Private climate finance in EMDEs meets only 14% of annual funding need: report
US$1t gap persists despite rising private flows.
Private climate finance for emerging markets and developing economies totalled US$332b in 2023, covering only 14% of the US$2.4t required each year to meet global climate targets by 2030, according to a report by KPMG and the World Economic Forum.
The shortfall leaves an annual external funding gap of about US$1t that must be filled largely by private capital.
The report said EMDEs are projected to mobilise about US$1.4t domestically, but structural barriers continue to deter private investors.
These include fragmented project pipelines, regulatory uncertainty, weak financial markets, and limited access to comparable data, which together raise risk and transaction costs.
International private climate finance to EMDEs increased from US$17b in 2021 to US$36b in 2023, but the report said this remains far below the scale required.
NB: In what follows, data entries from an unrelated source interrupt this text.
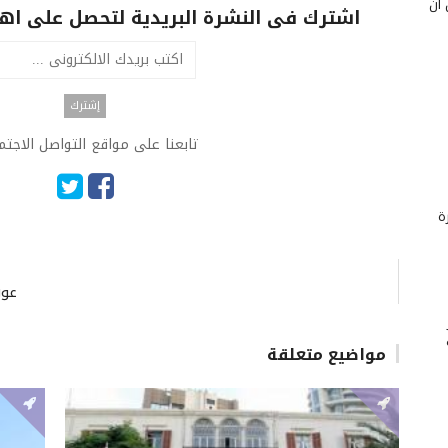
 أن
اشترك فى النشرة البريدية لتحصل على اهم 
تابعنا على مواقع التواصل الاجت
ة
عون
مواضيع متعلقة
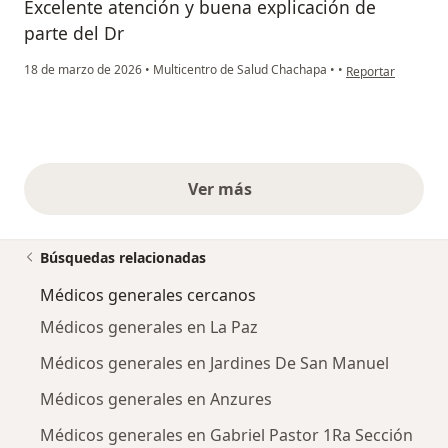
Excelente atención y buena explicación de
parte del Dr
en opinión del usu
18 de marzo de 2026
•
Multicentro de Salud Chachapa
•
•
Reportar
Ver más
opiniones anteriores
Búsquedas relacionadas
Médicos generales cercanos
Médicos generales en La Paz
Médicos generales en Jardines De San Manuel
Médicos generales en Anzures
Médicos generales en Gabriel Pastor 1Ra Sección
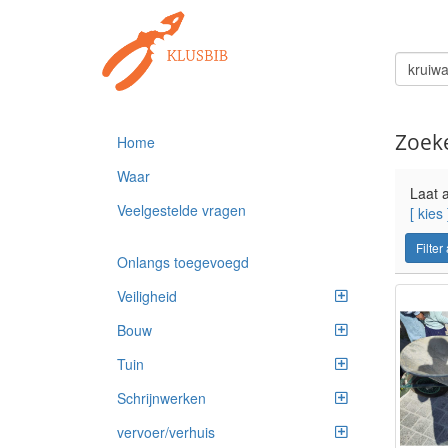
Zoeke
Home
Waar
Laat a
Veelgestelde vragen
[ kies 
Filter
Onlangs toegevoegd
Veiligheid
Bouw
Tuin
Schrijnwerken
vervoer/verhuis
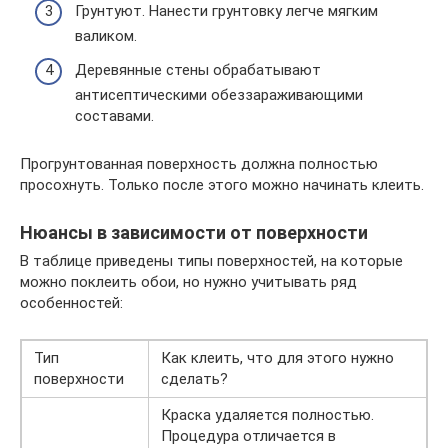
Грунтуют. Нанести грунтовку легче мягким
валиком.
Деревянные стены обрабатывают
антисептическими обеззараживающими
составами.
Прогрунтованная поверхность должна полностью
просохнуть. Только после этого можно начинать клеить.
Нюансы в зависимости от поверхности
В таблице приведены типы поверхностей, на которые
можно поклеить обои, но нужно учитывать ряд
особенностей:
Тип
Как клеить, что для этого нужно
поверхности
сделать?
Краска удаляется полностью.
Процедура отличается в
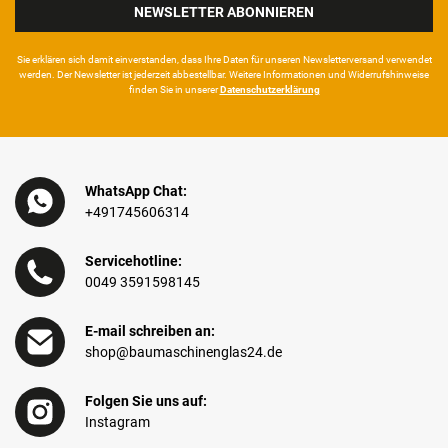
NEWSLETTER ABONNIEREN
Sie erklären sich damit ein­ver­standen, dass Ihre Da­ten für unseren News­letter­versand ver­wen­det
werden. Der News­letter ist jeder­zeit ab­bestel­lbar. Weitere Infor­mationen und Wider­rufshin­weise
finden Sie in unserer
Daten­schutz­erklärung
WhatsApp Chat:
+491745606314
Servicehotline:
0049 3591598145
E-mail schreiben an:
shop@baumaschinenglas24.de
Folgen Sie uns auf:
Instagram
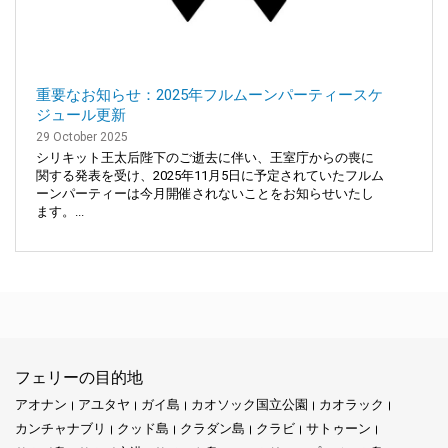
重要なお知らせ：2025年フルムーンパーティースケ
ジュール更新
29 October 2025
シリキット王太后陛下のご逝去に伴い、王室庁からの喪に
関する発表を受け、2025年11月5日に予定されていたフルム
ーンパーティーは今月開催されないことをお知らせいたし
ます。...
フェリーの目的地
アオナン
アユタヤ
ガイ島
カオソック国立公園
カオラック
カンチャナブリ
クッド島
クラダン島
クラビ
サトゥーン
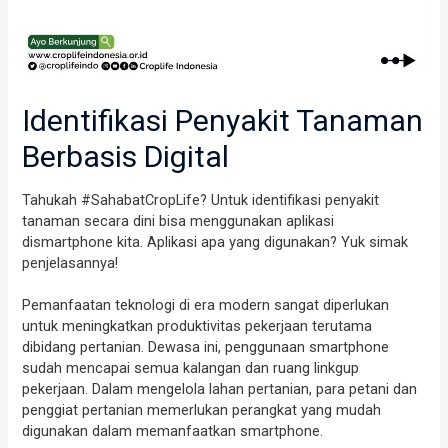
Identifikasi Penyakit Tanaman
Berbasis Digital
Tahukah #SahabatCropLife? Untuk identifikasi penyakit
tanaman secara dini bisa menggunakan aplikasi
dismartphone kita. Aplikasi apa yang digunakan? Yuk simak
penjelasannya!
Pemanfaatan teknologi di era modern sangat diperlukan
untuk meningkatkan produktivitas pekerjaan terutama
dibidang pertanian. Dewasa ini, penggunaan smartphone
sudah mencapai semua kalangan dan ruang linkgup
pekerjaan. Dalam mengelola lahan pertanian, para petani dan
penggiat pertanian memerlukan perangkat yang mudah
digunakan dalam memanfaatkan smartphone.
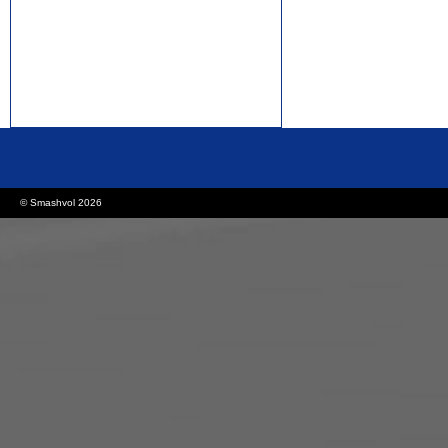
rolex replica watches
replica watches canada
© Smashvol 2026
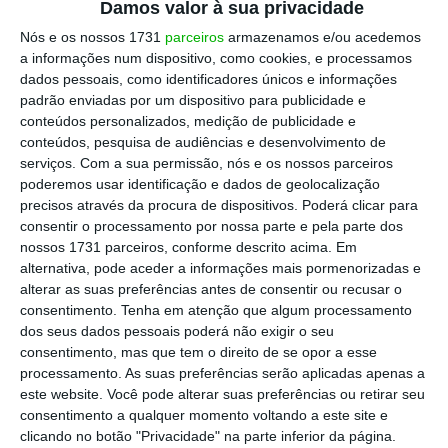
Damos valor à sua privacidade
ao aumento em 2019 dos ativos ponderados
Nós e os nossos 1731
parceiros
armazenamos e/ou acedemos
pelo risco relativos à cobertura de taxas de
a informações num dispositivo, como cookies, e processamos
juro das obrigações soberanas.
dados pessoais, como identificadores únicos e informações
padrão enviadas por um dispositivo para publicidade e
conteúdos personalizados, medição de publicidade e
O Fundo de Resolução detalha que, entre as
conteúdos, pesquisa de audiências e desenvolvimento de
diligências efetuadas – e que acabaram por
serviços.
Com a sua permissão, nós e os nossos parceiros
poderemos usar identificação e dados de geolocalização
dar razão ao banco –, estiveram uma
análise
precisos através da procura de dispositivos. Poderá clicar para
realizada pela PwC
das políticas prudencial e
consentir o processamento por nossa parte e pela parte dos
contabilística adotadas pelo NB no contexto
nossos 1731 parceiros, conforme descrito acima. Em
alternativa, pode aceder a informações mais pormenorizadas e
da gestão do risco de taxa de juro de carteira
alterar as suas preferências antes de consentir ou recusar o
de dívida soberana e impactos em fundos
consentimento.
Tenha em atenção que algum processamento
próprios;
um parecer do Banco de Portugal
; e
dos seus dados pessoais poderá não exigir o seu
consentimento, mas que tem o direito de se opor a esse
ainda a
opinião jurídica externa de dois
processamento. As suas preferências serão aplicadas apenas a
professores de Direito
.
este website. Você pode alterar suas preferências ou retirar seu
consentimento a qualquer momento voltando a este site e
clicando no botão "Privacidade" na parte inferior da página.
“O pagamento foi realizado após efetuadas as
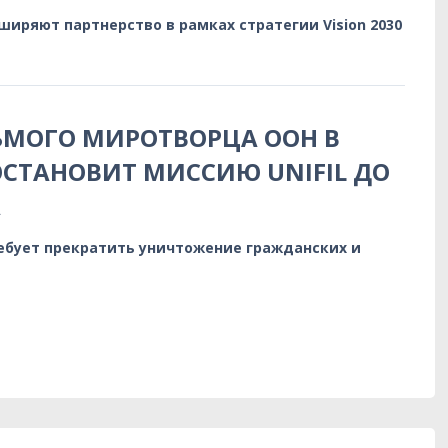
ширяют партнерство в рамках стратегии Vision 2030
ЬМОГО МИРОТВОРЦА ООН В
ОСТАНОВИТ МИССИЮ UNIFIL ДО
А
ебует прекратить уничтожение гражданских и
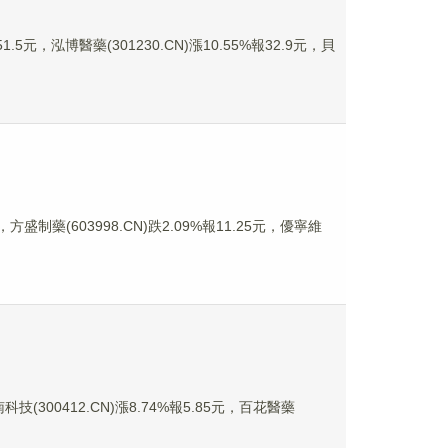
5元，泓博醫藥(301230.CN)漲10.55%報32.9元，貝
方盛制藥(603998.CN)跌2.09%報11.25元，優寧維
技(300412.CN)漲8.74%報5.85元，百花醫藥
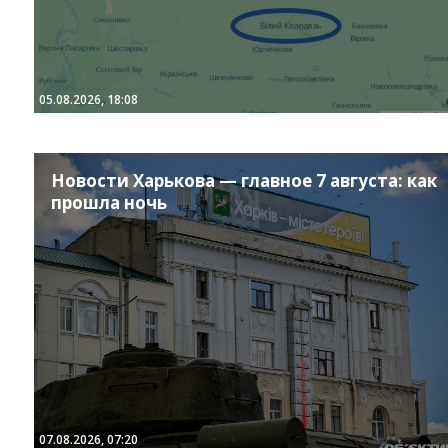
05.08.2026, 18:08
Новости Харькова — главное 7 августа: как
прошла ночь
07.08.2026, 07:20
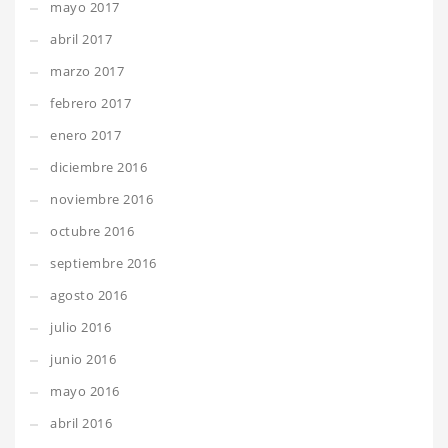
mayo 2017
abril 2017
marzo 2017
febrero 2017
enero 2017
diciembre 2016
noviembre 2016
octubre 2016
septiembre 2016
agosto 2016
julio 2016
junio 2016
mayo 2016
abril 2016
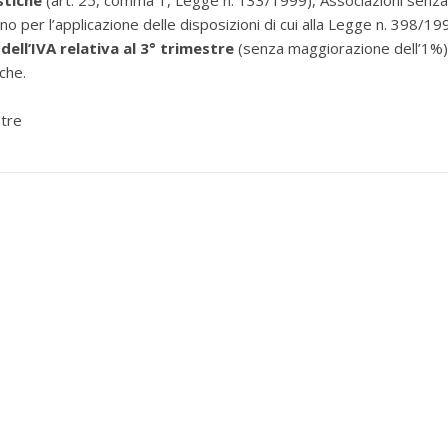
stiche
(art. 25, comma 1, Legge n. 133/1999), Associazioni senza
o per l’applicazione delle disposizioni di cui alla Legge n. 398/19
ell’IVA relativa al 3° trimestre
(senza maggiorazione dell’1%)
che.
stre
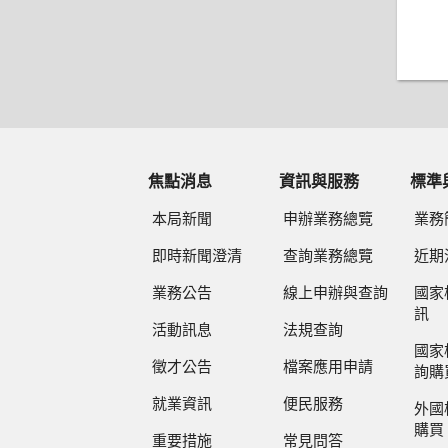
焦點消息
資訊與服務
標準
本局新聞
申辦業務總覽
業務
即時新聞澄清
查詢業務總覽
近期
業務公告
線上申辦與查詢
國家
訊
活動訊息
法規查詢
國家
徵才公告
檔案應用申請
詢購
就業資訊
便民服務
外國
購買
重要措施
常見問答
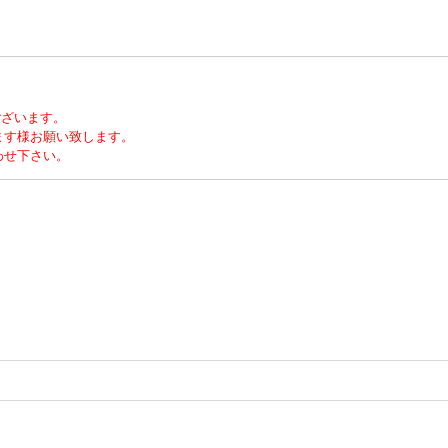
ございます。
ます様お願い致します。
わせ下さい。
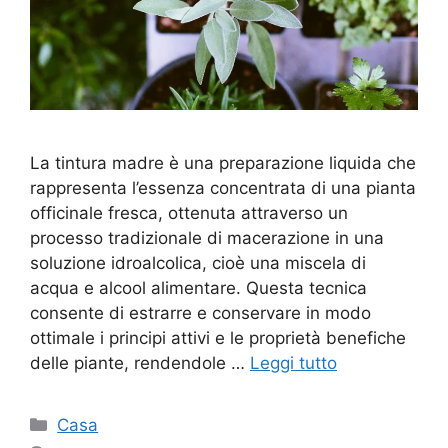
La tintura madre è una preparazione liquida che
rappresenta l’essenza concentrata di una pianta
officinale fresca, ottenuta attraverso un
processo tradizionale di macerazione in una
soluzione idroalcolica, cioè una miscela di
acqua e alcool alimentare. Questa tecnica
consente di estrarre e conservare in modo
ottimale i principi attivi e le proprietà benefiche
delle piante, rendendole …
Leggi tutto
Categorie
Casa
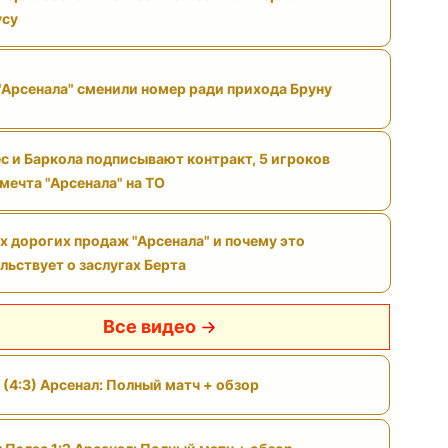
усу
"Арсенала" сменили номер ради прихода Бруну
с и Баркола подписывают контракт, 5 игроков
 мечта "Арсенала" на ТО
х дорогих продаж "Арсенала" и почему это
льствует о заслугах Берта
Все видео
 (4:3) Арсенал: Полный матч + обзор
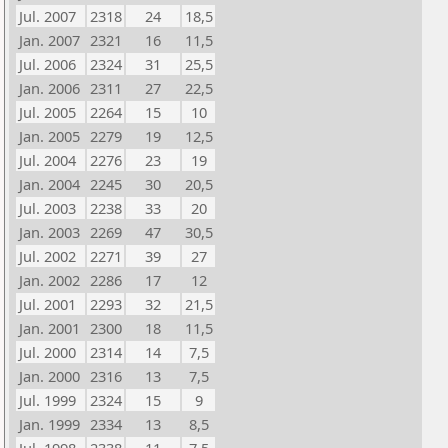
Jul. 2007
2318
24
18,5
Jan. 2007
2321
16
11,5
Jul. 2006
2324
31
25,5
Jan. 2006
2311
27
22,5
Jul. 2005
2264
15
10
Jan. 2005
2279
19
12,5
Jul. 2004
2276
23
19
Jan. 2004
2245
30
20,5
Jul. 2003
2238
33
20
Jan. 2003
2269
47
30,5
Jul. 2002
2271
39
27
Jan. 2002
2286
17
12
Jul. 2001
2293
32
21,5
Jan. 2001
2300
18
11,5
Jul. 2000
2314
14
7,5
Jan. 2000
2316
13
7,5
Jul. 1999
2324
15
9
Jan. 1999
2334
13
8,5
KPMG and the World Economic Forum estimate that private capital flows would need to increase about 28 times by 2030 to close the financing gap.
The report outlined six priority actions and sixteen strategies to mobilise private capital, including improving access to bankable project pipelines, strengthening policy and regulatory certainty, and expanding risk-sharing mechanisms such as blended finance and guarantees.
It said aligning public and private incentives remains central to scaling climate finance in EMDEs.